The in-centre of a triangle whose vertices are $( - 36,7),(20,7)$ and $(0, - 8)$ is ?
A) $(0, - 1)$
B) $( - 1,0)$
C) $(\dfrac{1}{2},1)$
D) None of these

Answer 1

Hint: We can find the length of the sides of the triangle using the vertices given. Distance formulas can be used for this. We can find the coordinates of the in-centre if the vertices and sides of a triangle are known.

Formula used:
Distance formula:
Distance between two points $({x_1},{y_1})$ and $({x_2},{y_2})$ is given by $\sqrt {{{({x_1} - {x_2})}^2} + {{({y_1} - {y_2})}^2}} $.
Suppose the vertices of a triangle are $A({x_1},{y_1}),B({x_2},{y_2})$ and $C({x_3},{y_3})$ and sides opposite to these vertices are $a,b$ and $c$ respectively, then the coordinates of the in-centre is given by
$x = \dfrac{{a{x_1} + b{x_2} + c{x_3}}}{{a + b + c}},y = \dfrac{{a{y_1} + b{y_2} + c{y_3}}}{{a + b + c}}$

Complete step-by-step answer:
Given a triangle with vertices $( - 36,7),(20,7)$ and $(0, - 8)$.

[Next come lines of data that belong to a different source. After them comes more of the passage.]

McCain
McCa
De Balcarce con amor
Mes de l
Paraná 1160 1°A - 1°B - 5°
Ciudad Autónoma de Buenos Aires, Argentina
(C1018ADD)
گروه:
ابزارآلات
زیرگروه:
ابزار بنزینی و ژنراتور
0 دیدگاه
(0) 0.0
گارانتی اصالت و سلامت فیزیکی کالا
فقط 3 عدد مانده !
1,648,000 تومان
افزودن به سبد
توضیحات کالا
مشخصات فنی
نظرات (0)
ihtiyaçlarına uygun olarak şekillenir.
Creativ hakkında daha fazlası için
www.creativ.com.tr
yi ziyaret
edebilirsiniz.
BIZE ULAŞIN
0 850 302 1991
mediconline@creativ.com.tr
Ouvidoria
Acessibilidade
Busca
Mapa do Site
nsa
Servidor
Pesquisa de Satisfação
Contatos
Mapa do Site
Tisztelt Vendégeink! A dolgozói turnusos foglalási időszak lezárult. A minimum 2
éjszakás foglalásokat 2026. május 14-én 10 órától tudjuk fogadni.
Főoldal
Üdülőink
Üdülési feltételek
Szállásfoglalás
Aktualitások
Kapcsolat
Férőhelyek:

Let it be $A( - 36,7),B(20,7)$ and $C(0, - 8)$ and the sides opposite to these vertices be $a,b$ and $c$.
Distance between two points $({x_1},{y_1})$ and $({x_2},{y_2})$ is given by $\sqrt {{{({x_1} - {x_2})}^2} + {{({y_1} - {y_2})}^2}} $.
So by distance formula we have,
$a = BC = \sqrt {{{(20 - 0)}^2} + {{(7 - - 8)}^2}} = \sqrt {{{20}^2} + {{15}^2}} = \sqrt {400 + 225} = \sqrt {625} = 25$
$b = AC = \sqrt {{{( - 36 - 0)}^2} + {{(7 - - 8)}^2}} = \sqrt {{{( - 36)}^2} + {{15}^2}} = \sqrt {1296 + 225} = \sqrt {1521} = 39$
$c = AB = \sqrt {{{( - 36 - 20)}^2} + {{(7 - 7)}^2}} = \sqrt {{{( - 56)}^2} + {0^2}} = \sqrt {{{56}^2} + 0} = 56$
Now we have to find the in-centre of $\vartriangle ABC$.
Suppose the vertices of a triangle are $A({x_1},{y_1}),B({x_2},{y_2})$ and $C({x_3},{y_3})$ and sides opposite to these vertices are $a,b$ and $c$ respectively, then the coordinates of the in-centre is given by
$x = \dfrac{{a{x_1} + b{x_2} + c{x_3}}}{{a + b + c}},y = \dfrac{{a{y_1} + b{y_2} + c{y_3}}}{{a + b + c}}$
Here the triangle has vertices $( - 36,7),(20,7)$ and $(0, - 8)$.
Also sides are given by $a = 25,b = 39,c = 56$
So substituting we get
$x = \dfrac{{25 \times - 36 + 39 \times 20 + 56 \times 0}}{{25 + 39 + 56}},y = \dfrac{{25 \times 7 + 39 \times 7 + 56 \times - 8}}{{25 + 39 + 56}}$
Simplifying we get,
$x = \dfrac{{25 \times - 36 + 39 \times 20 + 56 \times 0}}{{25 + 39 + 56}},y = \dfrac{{25 \times 7 + 39 \times 7 + 56 \times - 8}}{{25 + 39 + 56}}$
$ \Rightarrow x = \dfrac{{ - 900 + 780 + 0}}{{120}},y = \dfrac{{175 + 273 - 448}}{{120}}$
Solving we get,
$ \Rightarrow x = \dfrac{{ - 120}}{{120}},y = \dfrac{0}{{120}}$
$ \Rightarrow x = - 1,y = 0$
This gives the in-centre is $(x,y) = ( - 1,0)$.
Therefore the answer is option B.

Note: The vertices are given directly in the question. But we need the length of the sides too for finding the in-centre. We had calculated that one using the distance formula. Be careful when substituting the values correctly in the formula for finding the in-centre.